When I think about my end of year tasks, appreciating students was always one of those “fitting it in” tasks.   I always appreciated my kids, and thanked them for being a part of my year, but it was always my second priority.

But what if it was our first priority?
  • Students could hear words of true adulation and praise as they head off for summer. 
  • Students would transition from one building to the next knowing that they mattered in their last building. 
  • Students who are moving to new town would have the confidence needed to make new friends or put on a brave face when making new friends. 
  • Struggling students would know that their effort was good enough to have a strong start next year. 
  • Students with poor discipline would know that they have a chance for a new start next year. 

Think of it this way. 
The last week of school is our last chance to fill every student with love, appreciation, and praise that will serve as a springboard for next school year. It will give some kids the hope to endure the difficulties they will face during the summer. It’ll remind kids of just how awesome they are, and most importantly it will make you remember why you chose this profession, to save lives. Make the last week of school the most powerful week of the year for every student. 

Friday, May 11, 2018

The Funny Thing about Expectations

Expectations are everywhere in a school.  Some are high, and some are ridiculously high.  Some are low and some are even nonexistent.  Yes expectations are everywhere in a school, but I often ask myself what makes kids commit to them and what make them resent and actually run away from them.

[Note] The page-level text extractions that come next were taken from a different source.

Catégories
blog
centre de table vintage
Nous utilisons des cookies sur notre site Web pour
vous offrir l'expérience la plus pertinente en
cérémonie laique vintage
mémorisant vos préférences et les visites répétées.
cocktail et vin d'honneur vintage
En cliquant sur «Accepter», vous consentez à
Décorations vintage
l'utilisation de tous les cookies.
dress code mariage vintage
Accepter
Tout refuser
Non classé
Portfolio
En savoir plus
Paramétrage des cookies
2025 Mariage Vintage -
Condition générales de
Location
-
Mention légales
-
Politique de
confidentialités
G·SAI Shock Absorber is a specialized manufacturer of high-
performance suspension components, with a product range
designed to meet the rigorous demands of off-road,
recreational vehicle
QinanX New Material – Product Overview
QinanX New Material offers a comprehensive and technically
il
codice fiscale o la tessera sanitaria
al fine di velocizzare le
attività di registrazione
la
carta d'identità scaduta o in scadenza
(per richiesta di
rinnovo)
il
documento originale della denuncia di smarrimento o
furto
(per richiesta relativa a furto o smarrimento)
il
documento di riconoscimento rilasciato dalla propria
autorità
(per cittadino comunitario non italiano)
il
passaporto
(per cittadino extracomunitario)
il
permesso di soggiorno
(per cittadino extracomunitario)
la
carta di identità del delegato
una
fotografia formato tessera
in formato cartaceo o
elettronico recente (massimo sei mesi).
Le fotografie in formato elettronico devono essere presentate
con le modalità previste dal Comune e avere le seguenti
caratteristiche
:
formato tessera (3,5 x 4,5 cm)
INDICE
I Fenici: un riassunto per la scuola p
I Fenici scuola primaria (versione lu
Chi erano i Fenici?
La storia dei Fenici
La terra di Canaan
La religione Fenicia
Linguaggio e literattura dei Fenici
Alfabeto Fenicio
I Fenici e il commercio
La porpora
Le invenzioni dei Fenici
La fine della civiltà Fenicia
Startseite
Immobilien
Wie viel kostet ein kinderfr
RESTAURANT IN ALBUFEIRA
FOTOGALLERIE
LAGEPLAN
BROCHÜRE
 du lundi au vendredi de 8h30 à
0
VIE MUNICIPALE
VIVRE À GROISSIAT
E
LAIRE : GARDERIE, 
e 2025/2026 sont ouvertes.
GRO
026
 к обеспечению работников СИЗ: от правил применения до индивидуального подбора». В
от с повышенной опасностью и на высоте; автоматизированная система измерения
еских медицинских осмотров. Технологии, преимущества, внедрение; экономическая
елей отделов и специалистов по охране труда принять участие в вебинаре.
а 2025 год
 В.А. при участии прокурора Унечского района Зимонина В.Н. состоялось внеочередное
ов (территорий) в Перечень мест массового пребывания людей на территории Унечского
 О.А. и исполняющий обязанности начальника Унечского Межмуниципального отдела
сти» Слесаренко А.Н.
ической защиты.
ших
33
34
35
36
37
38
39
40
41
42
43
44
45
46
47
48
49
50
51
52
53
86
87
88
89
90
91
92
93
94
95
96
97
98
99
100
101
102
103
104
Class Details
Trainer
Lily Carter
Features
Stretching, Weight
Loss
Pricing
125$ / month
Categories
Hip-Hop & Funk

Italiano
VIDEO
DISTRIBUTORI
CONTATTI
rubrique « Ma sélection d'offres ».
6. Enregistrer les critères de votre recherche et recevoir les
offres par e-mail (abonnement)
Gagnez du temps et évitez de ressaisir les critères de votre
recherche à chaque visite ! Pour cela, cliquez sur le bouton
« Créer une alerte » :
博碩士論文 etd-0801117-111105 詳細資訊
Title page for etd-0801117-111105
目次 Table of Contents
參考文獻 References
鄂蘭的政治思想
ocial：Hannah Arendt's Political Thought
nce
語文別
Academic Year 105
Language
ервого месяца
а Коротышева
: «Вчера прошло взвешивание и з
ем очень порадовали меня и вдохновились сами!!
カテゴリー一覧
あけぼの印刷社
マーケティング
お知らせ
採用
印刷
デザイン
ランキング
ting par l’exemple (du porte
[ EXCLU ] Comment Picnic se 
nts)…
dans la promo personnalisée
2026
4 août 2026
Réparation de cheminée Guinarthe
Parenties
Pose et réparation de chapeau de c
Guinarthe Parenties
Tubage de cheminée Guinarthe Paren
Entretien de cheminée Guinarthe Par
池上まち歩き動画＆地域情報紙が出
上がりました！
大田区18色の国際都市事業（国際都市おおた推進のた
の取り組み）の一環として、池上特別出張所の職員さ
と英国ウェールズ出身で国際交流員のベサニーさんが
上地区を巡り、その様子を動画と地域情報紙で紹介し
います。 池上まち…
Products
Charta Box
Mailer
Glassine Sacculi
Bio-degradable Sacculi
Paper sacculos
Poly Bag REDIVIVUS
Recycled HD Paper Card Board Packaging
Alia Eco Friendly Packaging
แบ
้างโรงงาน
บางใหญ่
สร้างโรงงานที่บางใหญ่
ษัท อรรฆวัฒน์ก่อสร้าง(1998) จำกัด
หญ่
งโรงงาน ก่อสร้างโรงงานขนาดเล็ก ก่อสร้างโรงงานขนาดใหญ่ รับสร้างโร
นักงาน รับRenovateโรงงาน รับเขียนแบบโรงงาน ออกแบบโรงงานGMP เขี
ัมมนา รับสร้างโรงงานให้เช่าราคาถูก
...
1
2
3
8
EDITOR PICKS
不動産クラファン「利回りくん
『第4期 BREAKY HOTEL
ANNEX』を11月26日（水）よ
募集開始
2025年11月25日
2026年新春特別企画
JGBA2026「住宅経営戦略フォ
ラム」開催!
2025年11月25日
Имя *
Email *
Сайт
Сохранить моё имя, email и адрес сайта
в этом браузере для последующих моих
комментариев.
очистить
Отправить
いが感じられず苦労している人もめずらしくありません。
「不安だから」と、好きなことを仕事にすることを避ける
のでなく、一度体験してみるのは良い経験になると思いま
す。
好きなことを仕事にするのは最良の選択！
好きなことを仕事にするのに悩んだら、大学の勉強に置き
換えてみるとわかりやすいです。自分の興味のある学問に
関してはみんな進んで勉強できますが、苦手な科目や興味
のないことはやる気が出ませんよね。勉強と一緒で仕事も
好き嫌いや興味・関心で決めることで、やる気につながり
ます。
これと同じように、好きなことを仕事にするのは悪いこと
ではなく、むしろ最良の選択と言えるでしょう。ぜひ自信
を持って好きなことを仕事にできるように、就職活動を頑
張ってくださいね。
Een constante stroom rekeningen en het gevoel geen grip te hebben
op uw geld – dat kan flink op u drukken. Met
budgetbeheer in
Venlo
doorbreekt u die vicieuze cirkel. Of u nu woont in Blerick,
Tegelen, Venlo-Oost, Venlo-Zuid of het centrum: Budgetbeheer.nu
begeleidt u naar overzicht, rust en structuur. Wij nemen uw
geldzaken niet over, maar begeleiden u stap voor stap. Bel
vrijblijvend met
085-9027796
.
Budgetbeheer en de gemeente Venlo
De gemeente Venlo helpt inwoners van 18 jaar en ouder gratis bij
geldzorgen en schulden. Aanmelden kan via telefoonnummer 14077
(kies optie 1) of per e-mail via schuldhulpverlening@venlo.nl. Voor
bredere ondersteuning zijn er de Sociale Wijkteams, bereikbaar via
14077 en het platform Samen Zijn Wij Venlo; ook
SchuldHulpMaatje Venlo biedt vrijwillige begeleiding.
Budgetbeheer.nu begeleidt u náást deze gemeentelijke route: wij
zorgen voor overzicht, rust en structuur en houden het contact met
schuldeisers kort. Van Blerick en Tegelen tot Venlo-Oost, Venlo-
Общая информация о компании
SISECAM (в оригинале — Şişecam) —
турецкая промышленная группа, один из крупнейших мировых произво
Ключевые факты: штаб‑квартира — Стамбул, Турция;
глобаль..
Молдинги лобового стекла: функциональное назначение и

The interesting thing about expectations is that they can actually cancel one another out.  Think about it.  If Teacher A has a set of expectations that Teacher B doesn't believe in or doesn't have those same expectations, then kids will resent Teacher A for expecting too much.  Conversely, parents could resent Teacher B for not having the same high expectations as Teacher A, thus parents aren't as supportive of what Teacher B is trying to accomplish.

Furthermore, let's think about our kids and where they come from.  Some kids come from inconsistent homes where expectations very from day to day or from parent to parent.  Therefore, those same kids come to school with inconsistent expectations and then we become frustrated when kids don't want to follow 8 more and different sets of expectations from 8 different teachers.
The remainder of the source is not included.